Entonces ocurrió algo insólito, algo admirable, algo que hizo latir el corazón de Anastasio hasta ponerle casi enfermo. Celia se lanzó sobre Enrique y le dio un beso en la cara.

—Gracias —dijo.

Y dando por terminado el incidente se sentó, feliz, en el banco de piedra.

No fue sólo el corazón de Anastasio el que se alteró ante aquella inesperada reacción. Las otras chicas abrieron unos ojos como grandes soles y Andrés, Javier, Adolfo, Leopoldo y el propio Enrique se quedaron sin saber qué hacer ni qué decir.

Fue Enrique el que quitó importancia a la cosa, al revalorizar, por encima del premio, su propio sacrificio:

—Andrés, tírale una piedra a Escribano, para ahuyentarle y que se vaya. Que si sigue ahí… no sé si podré contenerme…

Andrés cumplió lo ordenado, y todos rieron hasta las lágrimas al ver a Escribano correr despavorido al sentirse descubierto por sus no descubiertas víctimas.

Cuando el «chivato» desapareció de la vista de todos, Anastasio anunció que se marchaba y quiso despedirse.

—Ni hablar; tú no te vas —dijo Andrés.

—Eres un tío grande, y te quedas —confirmó Enrique.

—Siéntate a mi lado —propuso Maribel—. Así estamos todos: un chico, una chica, un chico, una chica…

Anastasio aceptó la invitación y se sentó.

—Y a todo esto, ¿cómo te llamas? —preguntó Celia.

—Me llamo Anastasio…

—Lo siento, chico —dijo Enrique—. Eso no tiene remedio.

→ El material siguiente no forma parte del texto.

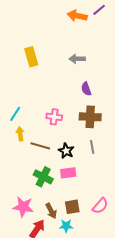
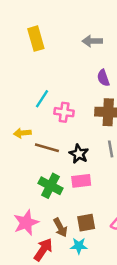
cyan line: (15, 114) -> (42, 99), moved
yellow arrow: (20, 134) -> (22, 133), turned -88
pink star: (23, 207) -> (26, 223), turned -30

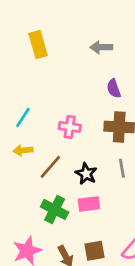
cyan line: (42, 99) -> (23, 117), moved
brown line: (47, 148) -> (50, 167), turned -65

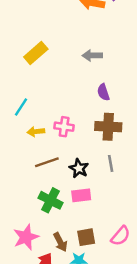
yellow rectangle: (38, 45) -> (36, 53), turned 65
cyan line: (23, 117) -> (21, 107), moved
yellow arrow: (23, 150) -> (36, 132), moved
brown line: (50, 167) -> (47, 162), turned 30

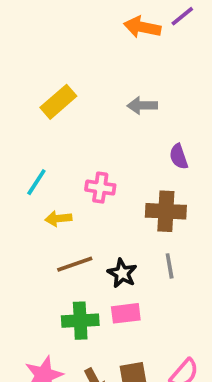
purple semicircle: (103, 92) -> (179, 157), moved
pink cross: (64, 127) -> (100, 188), moved
green cross: (51, 200) -> (80, 321), turned -30

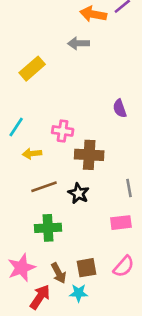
gray arrow: (142, 105) -> (79, 43), moved
brown cross: (166, 211) -> (89, 155), moved
gray line: (170, 266) -> (129, 188), moved
pink rectangle: (126, 313) -> (121, 223), moved

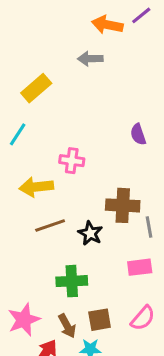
cyan line: (16, 127) -> (18, 134), moved
yellow arrow: (32, 154) -> (36, 187), size x1.5
brown cross: (89, 155) -> (123, 205), moved
green cross: (48, 228) -> (72, 281), moved

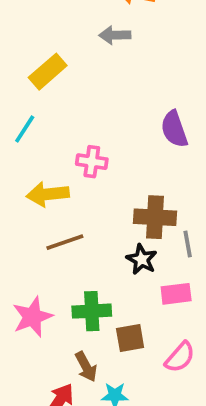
purple semicircle: (138, 134) -> (174, 129), size x1.4
black star: (90, 233) -> (142, 259), moved
pink star: (24, 320) -> (32, 317), moved
brown square: (100, 320) -> (130, 338), moved

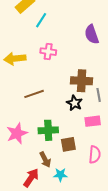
cyan line: (25, 129) -> (41, 20), moved
yellow arrow: (48, 194) -> (15, 59), moved
pink semicircle: (180, 357) -> (95, 155), turned -36

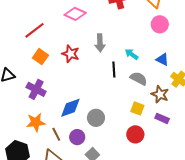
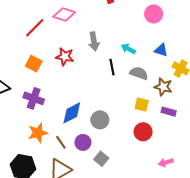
red line: (34, 30) -> (35, 28), moved

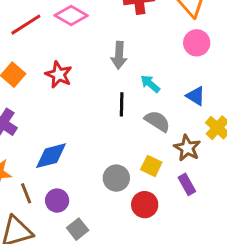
gray arrow: (94, 41) -> (119, 55), moved
purple rectangle: (169, 112) -> (187, 184), turned 32
gray circle: (100, 120) -> (116, 178), moved

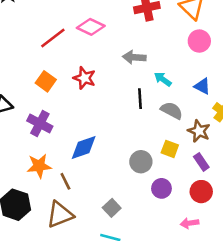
gray arrow: (119, 55) -> (134, 57), turned 95
purple circle: (57, 201) -> (161, 188), moved
red circle: (145, 205) -> (201, 192), moved

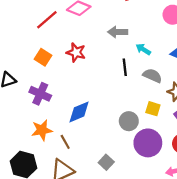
purple circle: (161, 188) -> (148, 143), size x1.6

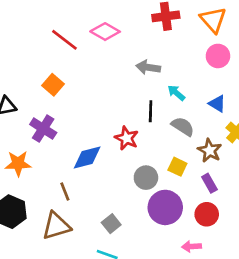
red line: (47, 20) -> (64, 40), turned 70
red star: (76, 52) -> (127, 138), moved
orange star: (42, 130) -> (18, 163), moved

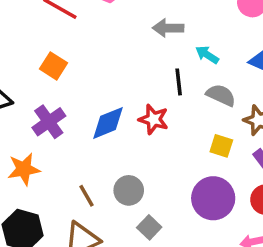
purple cross: (43, 129) -> (49, 122), turned 30
blue diamond: (87, 158) -> (108, 123), moved
gray circle: (146, 178) -> (129, 190), moved

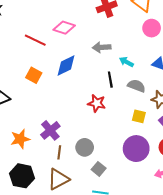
purple cross: (49, 122) -> (50, 130), moved
blue diamond: (108, 123) -> (66, 65), moved
brown line: (87, 196) -> (59, 152), turned 40

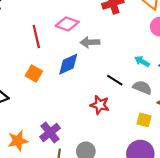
red line: (35, 40) -> (36, 36), turned 50
gray arrow: (102, 47) -> (90, 42), moved
cyan arrow: (126, 62) -> (142, 61), moved
black line: (110, 80) -> (115, 80), turned -49

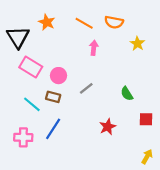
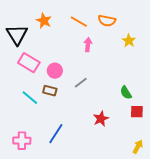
green semicircle: (127, 94) -> (126, 93), moved
blue line: (53, 129) -> (56, 134), moved
pink cross: (23, 137) -> (22, 141), moved

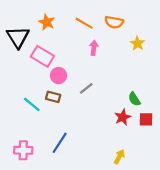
pink rectangle: (29, 63) -> (42, 56), moved
red star: (101, 119) -> (123, 117), moved
yellow arrow: (138, 147) -> (119, 157), moved

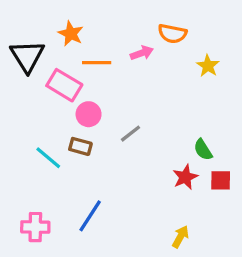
orange line: (84, 23) -> (97, 63), moved, turned -30
pink arrow: (94, 48) -> (142, 53), moved, turned 64

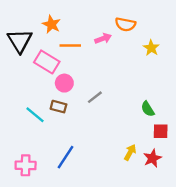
red star: (185, 177) -> (152, 158), moved
yellow arrow: (180, 237) -> (130, 152), moved

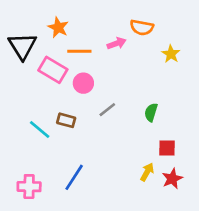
pink circle: (64, 83) -> (83, 83), moved
green semicircle: (148, 109) -> (151, 112), moved, turned 49
red square: (161, 131) -> (167, 148), moved

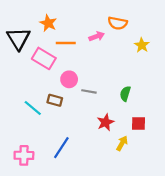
pink circle: (83, 83) -> (69, 79), moved
gray line: (107, 110) -> (89, 91), turned 48
red star: (172, 179) -> (105, 122), moved

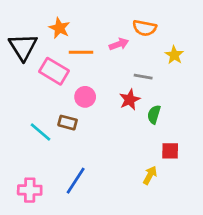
gray line: (89, 91) -> (143, 77), moved
red star: (105, 122) -> (130, 100), moved

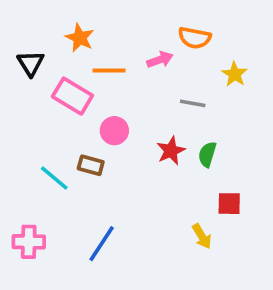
black triangle: (23, 47) -> (31, 63), size x0.7
red star: (130, 100) -> (171, 151), moved
yellow arrow: (150, 175) -> (202, 236), turned 120
pink cross: (30, 190) -> (29, 242), moved

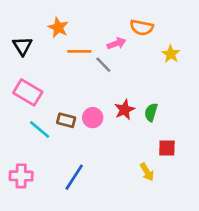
pink rectangle: (72, 96) -> (28, 92), moved
gray line: (193, 103) -> (103, 65), moved, turned 36
pink circle: (114, 131) -> (93, 118), moved

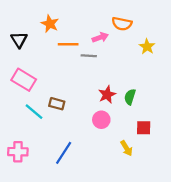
gray line: (103, 65) -> (89, 56), turned -42
pink circle: (93, 118) -> (101, 120), moved

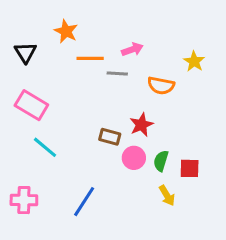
orange semicircle: (122, 24) -> (161, 86), moved
green semicircle: (130, 97) -> (161, 161), moved
brown rectangle: (57, 104) -> (110, 137), moved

Todos rieron la broma y Anastasio también.

—Anastasio ¿qué más?

—Fernández…

—¡Caray! Igual que yo —exclamó Enrique—. A lo mejor somos primos.

—Pero ¿tú no eres Torrevieja? —preguntó Maribel muy extrañada.

—Ése es el título, tonta —dijo Celia—. El apellido de Enrique es Fernández Cobos y Suárez del Valle.

—¡Huy, qué largo! —exclamó Maribel.

—El mío Fernández Cuenca —dijo Anastasio.

—¿A qué jugamos? —preguntó Celia.

—A las prendas. De La Habana ha venido un barco cargado de…

Un pañuelo voló por el aire y cayó en manos de Javier.

—Albaricoques.

Javier se lo lanzó a Maribel.

—Almendras.

Maribel a Enrique.

—Astucias.

Enrique a Anastasio.

—Amigos.

Anastasio a Celia.

—Amores…

Y el juego, siguió, siguió, hasta que el sol, aburrido de puro puntual, se escondió tras el mar, y comenzó a anochecer.